Image Analysis 4.0 now in public preview with a unified API endpoint and new OCR model

Microsoft

Oct 13, 2022

Enterprises and hobbyists alike have been using the Azure Computer Vision’s Image Analysis API to garner various insights from their images. These insights help power scenarios such as digital asset management, search engine optimization, image content moderation and alt-text for accessibility among others.

Newly improved features including Read (OCR)

We are thrilled to announce the public preview release of Computer Vision Image Analysis 4.0 which combines existing and new visual features such as Read (optical character recognition), captioning, image classification and tagging, object detection, people detection, smart cropping into one API. One call is all it takes to run all these features on an image.

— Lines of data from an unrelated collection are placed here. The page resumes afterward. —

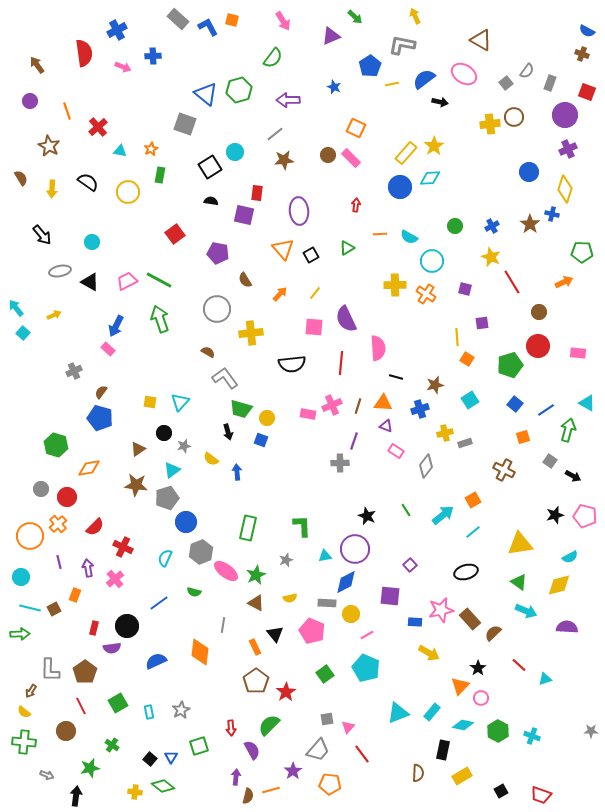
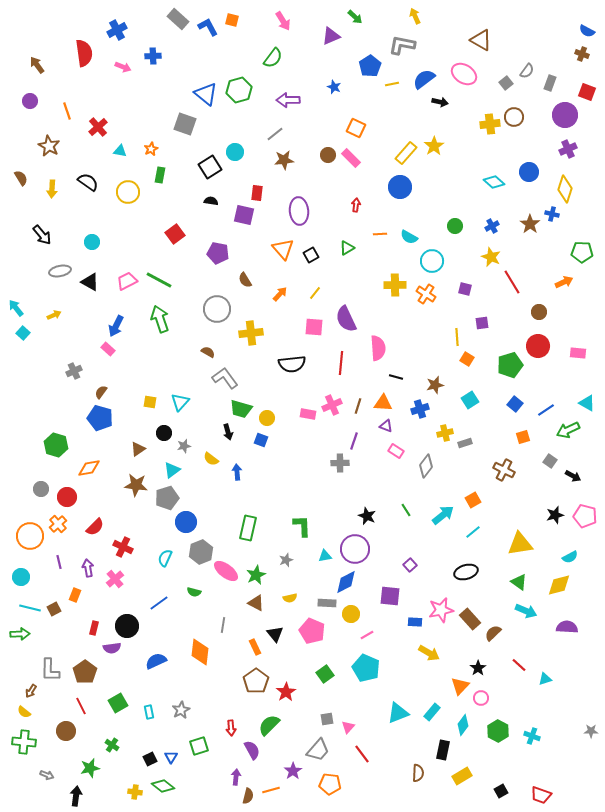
cyan diamond at (430, 178): moved 64 px right, 4 px down; rotated 45 degrees clockwise
green arrow at (568, 430): rotated 130 degrees counterclockwise
cyan diamond at (463, 725): rotated 65 degrees counterclockwise
black square at (150, 759): rotated 24 degrees clockwise
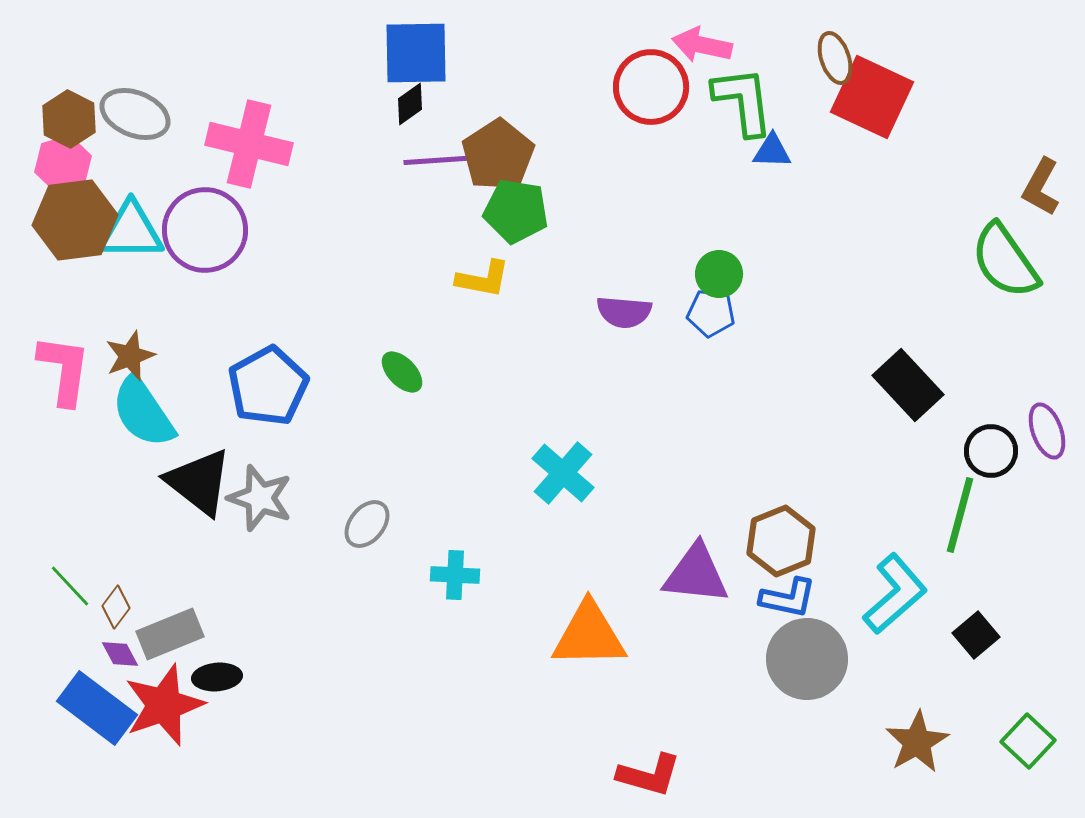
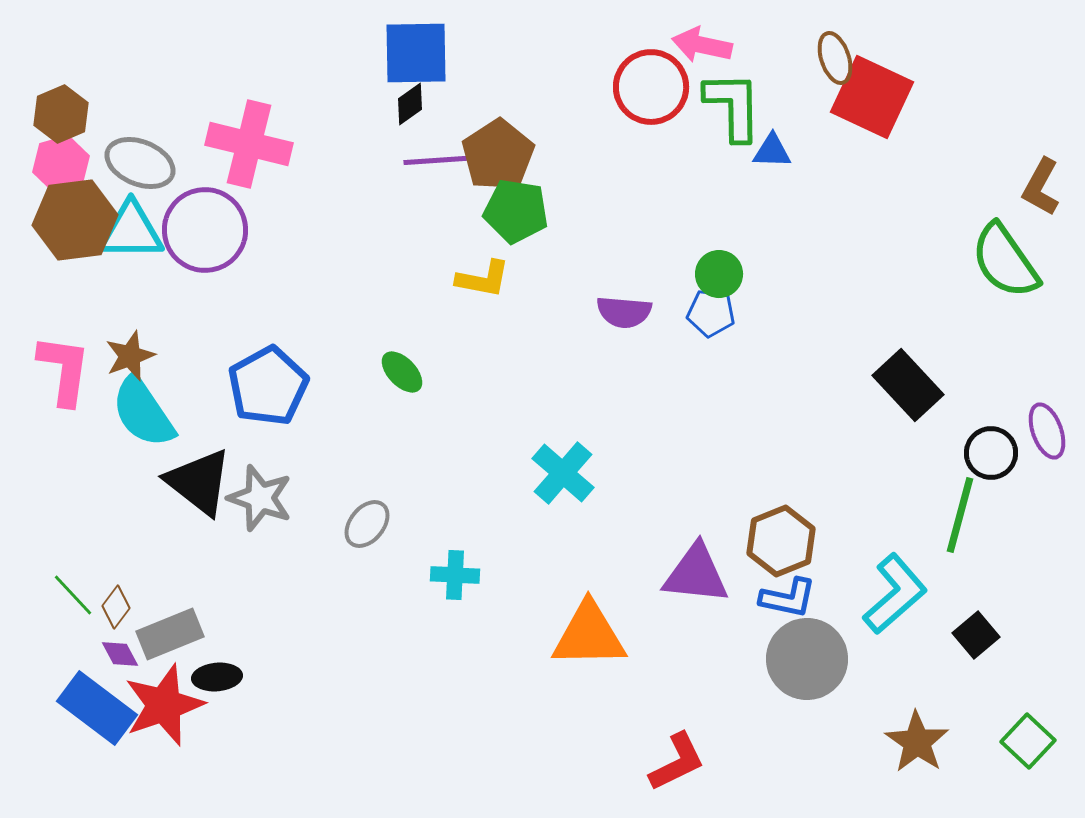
green L-shape at (743, 101): moved 10 px left, 5 px down; rotated 6 degrees clockwise
gray ellipse at (135, 114): moved 5 px right, 49 px down
brown hexagon at (69, 119): moved 8 px left, 5 px up; rotated 10 degrees clockwise
pink hexagon at (63, 164): moved 2 px left
black circle at (991, 451): moved 2 px down
green line at (70, 586): moved 3 px right, 9 px down
brown star at (917, 742): rotated 8 degrees counterclockwise
red L-shape at (649, 775): moved 28 px right, 13 px up; rotated 42 degrees counterclockwise
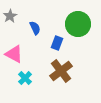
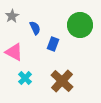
gray star: moved 2 px right
green circle: moved 2 px right, 1 px down
blue rectangle: moved 4 px left, 1 px down
pink triangle: moved 2 px up
brown cross: moved 1 px right, 10 px down; rotated 10 degrees counterclockwise
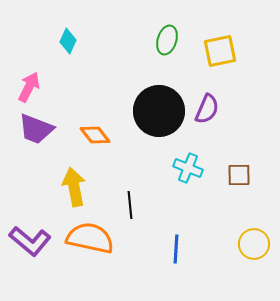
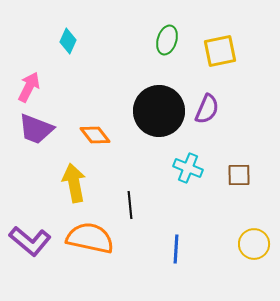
yellow arrow: moved 4 px up
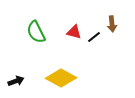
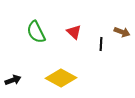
brown arrow: moved 10 px right, 8 px down; rotated 63 degrees counterclockwise
red triangle: rotated 28 degrees clockwise
black line: moved 7 px right, 7 px down; rotated 48 degrees counterclockwise
black arrow: moved 3 px left, 1 px up
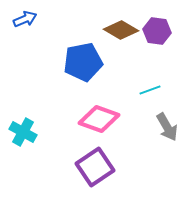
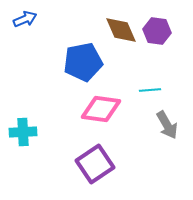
brown diamond: rotated 36 degrees clockwise
cyan line: rotated 15 degrees clockwise
pink diamond: moved 2 px right, 10 px up; rotated 12 degrees counterclockwise
gray arrow: moved 2 px up
cyan cross: rotated 32 degrees counterclockwise
purple square: moved 3 px up
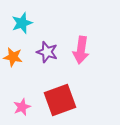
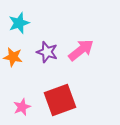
cyan star: moved 3 px left
pink arrow: rotated 136 degrees counterclockwise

The Read (OCR) feature integrates more deeply with the Computer Vision service and includes performance improvements that are optimized for image scenarios that make OCR easy to use for user interfaces and near real time experiences. Read now supports 164 languages including Cyrillic, Arabic, and Hindi languages.

OCR demonstrated for a road sign.

Tested at Scale and Ready for Deployment

Microsoft’s own products from PowerPoint, Designer, Word, Outlook, Edge, and LinkedIn are using Vision APIs to power design suggestions, alt-text for accessibility, search engine optimization (SEO), document processing and content moderation.

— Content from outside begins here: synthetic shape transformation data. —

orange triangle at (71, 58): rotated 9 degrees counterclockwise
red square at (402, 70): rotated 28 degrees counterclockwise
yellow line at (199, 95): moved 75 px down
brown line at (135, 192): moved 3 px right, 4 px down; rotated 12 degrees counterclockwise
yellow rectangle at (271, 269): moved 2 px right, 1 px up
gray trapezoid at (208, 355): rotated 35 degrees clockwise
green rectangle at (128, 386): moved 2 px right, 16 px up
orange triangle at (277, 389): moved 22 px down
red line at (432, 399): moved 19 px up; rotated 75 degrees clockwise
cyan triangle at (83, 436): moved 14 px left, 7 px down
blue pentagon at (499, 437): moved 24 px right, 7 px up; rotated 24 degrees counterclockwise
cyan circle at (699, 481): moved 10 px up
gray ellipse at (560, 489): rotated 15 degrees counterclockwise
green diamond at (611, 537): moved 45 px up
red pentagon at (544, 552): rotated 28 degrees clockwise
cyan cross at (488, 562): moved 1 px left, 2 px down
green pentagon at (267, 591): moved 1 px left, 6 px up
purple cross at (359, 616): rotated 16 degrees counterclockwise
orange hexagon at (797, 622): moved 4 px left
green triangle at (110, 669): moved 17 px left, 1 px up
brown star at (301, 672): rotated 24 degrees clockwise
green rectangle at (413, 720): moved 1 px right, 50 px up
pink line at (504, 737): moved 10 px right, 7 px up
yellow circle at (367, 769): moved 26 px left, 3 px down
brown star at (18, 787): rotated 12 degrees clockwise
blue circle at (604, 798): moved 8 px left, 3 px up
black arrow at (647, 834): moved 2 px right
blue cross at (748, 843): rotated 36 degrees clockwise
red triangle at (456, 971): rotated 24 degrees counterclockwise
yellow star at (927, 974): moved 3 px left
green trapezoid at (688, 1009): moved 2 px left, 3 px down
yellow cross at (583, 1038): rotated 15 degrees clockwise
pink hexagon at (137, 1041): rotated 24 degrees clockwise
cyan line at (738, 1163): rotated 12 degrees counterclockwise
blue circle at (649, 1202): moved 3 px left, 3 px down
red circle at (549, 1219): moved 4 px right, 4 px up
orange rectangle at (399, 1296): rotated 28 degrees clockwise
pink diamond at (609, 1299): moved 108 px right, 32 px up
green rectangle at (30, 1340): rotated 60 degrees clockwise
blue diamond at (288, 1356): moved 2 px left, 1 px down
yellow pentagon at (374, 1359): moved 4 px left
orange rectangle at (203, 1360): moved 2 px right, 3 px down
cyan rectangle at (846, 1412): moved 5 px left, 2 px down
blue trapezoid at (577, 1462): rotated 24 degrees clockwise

You can get started with the public preview by trying out the visual features with your own images on Vision Studio. Upgrading from a previous version of the Computer Vision Image Analysis API to V4.0 is simple with these instructions.

We will continue to release breakthrough vision AI through this new API over the coming months, including capabilities powered by the Florence foundation model featured in this year’s premiere computer vision conference keynote at CVPR.

Object detection showing a cat with a 91.10% confidence score.